All But Dissertation
No dissertation--none of the time!

Saturday, April 26, 2003  

My neighbor, when he heard about it, accused me of being a pimp, and I guess it's true; I was procuring sex for a fee. But the sex is between two dogs, and the fee is a stud fee. In other words, our beloved doggie is going to be a dad! (we hope). My husband asked me if I felt like a grandma yet. God forbid.

What a beautiful morning it was. The dog went out and meandered in the yard in his usual way, following all the delectable scents, while I arranged CDs in the CD changer (I enjoyed Lewis' Crisis of Islam very much on the 4 hour trip, since the dog is not a very good conversationalist). Ready to move out, I called the canine: "Want to go for a ride?" He flew over from the far side of the woods and leapt in the hatch. Was he ready to go! If only he knew what was in store for him!

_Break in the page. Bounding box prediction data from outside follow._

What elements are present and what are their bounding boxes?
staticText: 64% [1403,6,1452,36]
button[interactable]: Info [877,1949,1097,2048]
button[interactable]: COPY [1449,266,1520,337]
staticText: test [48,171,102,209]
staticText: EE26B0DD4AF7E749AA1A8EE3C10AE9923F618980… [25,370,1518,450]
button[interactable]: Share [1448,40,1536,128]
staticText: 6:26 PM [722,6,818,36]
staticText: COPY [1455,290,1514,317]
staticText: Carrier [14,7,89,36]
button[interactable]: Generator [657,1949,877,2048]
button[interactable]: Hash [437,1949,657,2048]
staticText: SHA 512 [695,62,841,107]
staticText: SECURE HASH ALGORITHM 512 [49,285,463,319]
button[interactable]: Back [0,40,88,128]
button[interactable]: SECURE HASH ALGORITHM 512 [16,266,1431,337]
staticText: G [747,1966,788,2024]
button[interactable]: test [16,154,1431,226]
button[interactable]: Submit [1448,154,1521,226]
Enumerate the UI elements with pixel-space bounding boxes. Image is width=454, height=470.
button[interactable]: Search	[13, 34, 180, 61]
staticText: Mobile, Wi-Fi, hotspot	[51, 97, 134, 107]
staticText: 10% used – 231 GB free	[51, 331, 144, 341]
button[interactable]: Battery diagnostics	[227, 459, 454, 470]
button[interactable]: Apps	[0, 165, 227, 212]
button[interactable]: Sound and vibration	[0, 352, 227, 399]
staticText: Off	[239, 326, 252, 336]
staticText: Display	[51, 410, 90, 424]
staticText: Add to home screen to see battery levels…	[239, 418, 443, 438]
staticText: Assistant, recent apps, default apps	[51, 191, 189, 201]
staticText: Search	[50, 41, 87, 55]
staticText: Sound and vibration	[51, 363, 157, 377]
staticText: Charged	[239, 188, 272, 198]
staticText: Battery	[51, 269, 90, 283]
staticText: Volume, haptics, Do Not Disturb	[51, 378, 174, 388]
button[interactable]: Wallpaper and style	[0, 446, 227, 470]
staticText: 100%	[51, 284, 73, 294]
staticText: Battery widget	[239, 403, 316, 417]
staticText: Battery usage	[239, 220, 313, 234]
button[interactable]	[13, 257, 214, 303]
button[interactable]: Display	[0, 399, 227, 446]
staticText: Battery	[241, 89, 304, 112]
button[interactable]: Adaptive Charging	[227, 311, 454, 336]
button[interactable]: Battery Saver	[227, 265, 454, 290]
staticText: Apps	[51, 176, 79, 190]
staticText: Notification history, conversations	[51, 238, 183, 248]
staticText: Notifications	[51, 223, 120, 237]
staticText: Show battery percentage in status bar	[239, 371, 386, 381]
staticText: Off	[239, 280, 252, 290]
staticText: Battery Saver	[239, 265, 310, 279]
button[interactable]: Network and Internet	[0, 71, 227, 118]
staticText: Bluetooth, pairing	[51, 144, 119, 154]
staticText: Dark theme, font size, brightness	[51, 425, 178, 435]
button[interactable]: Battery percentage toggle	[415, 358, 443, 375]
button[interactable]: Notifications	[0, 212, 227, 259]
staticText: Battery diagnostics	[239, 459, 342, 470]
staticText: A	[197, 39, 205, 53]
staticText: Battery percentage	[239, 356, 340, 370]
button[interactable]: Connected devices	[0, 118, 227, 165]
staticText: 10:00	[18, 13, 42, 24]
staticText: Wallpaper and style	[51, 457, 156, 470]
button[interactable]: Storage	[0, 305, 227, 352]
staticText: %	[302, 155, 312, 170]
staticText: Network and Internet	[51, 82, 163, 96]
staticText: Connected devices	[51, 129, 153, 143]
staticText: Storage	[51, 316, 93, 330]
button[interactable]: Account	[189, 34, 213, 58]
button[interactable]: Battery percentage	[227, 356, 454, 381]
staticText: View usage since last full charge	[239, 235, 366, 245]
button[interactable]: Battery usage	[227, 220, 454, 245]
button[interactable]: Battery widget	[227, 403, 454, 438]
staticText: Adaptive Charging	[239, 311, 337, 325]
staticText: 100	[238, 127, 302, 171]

I had to drive by myself, since my husband is tied up miserably in the final days of a big project in Iowa, and my son declined the trip. He had a Confirmation service project to work on with a group of his friends, anyway. But I was fine with driving up the peninsula of MI alone with the dog and Bernard Lewis. It was actually quite pleasant.

At the kennel were two litters of pups, five and seven weeks respectively, in little puppy pens in the sunshine. They chewed on plastic keyring sets made for human babies; they wrassled each other for braided ropes, and they all came romping over with wagging tails to beg to be picked up when I approached. Upon being picked up, a puppy first would chew on my chin, then my nose, and then my ear and earring, with its sharp little teeth. Laughing, I would turn it upside down, and it would stare at me placidly, with perfect trust, out of blue eyes. I would put it down and repeat. There are some days when happiness is indeed a warm puppy, especially on a warm spring day in Michigan with daffodils blooming.

My dog, in the meantime, was just meandering about following delectable scents. Eventually Carl, the owner of the kennel, finished his lunch and came out, and we took the dog to the big kennel in the barn. Carl put him in his area and motioned to an empty space next to it. "That's where we'll put his girl so they can get to know each other," he said. She was due to arrrive later in the day.

We'll see what happens next. This is the first marriage for both the dog and the bitch, and sometimes, Carl says, it can take a while. I'm looking forward to reports like an anxious granny.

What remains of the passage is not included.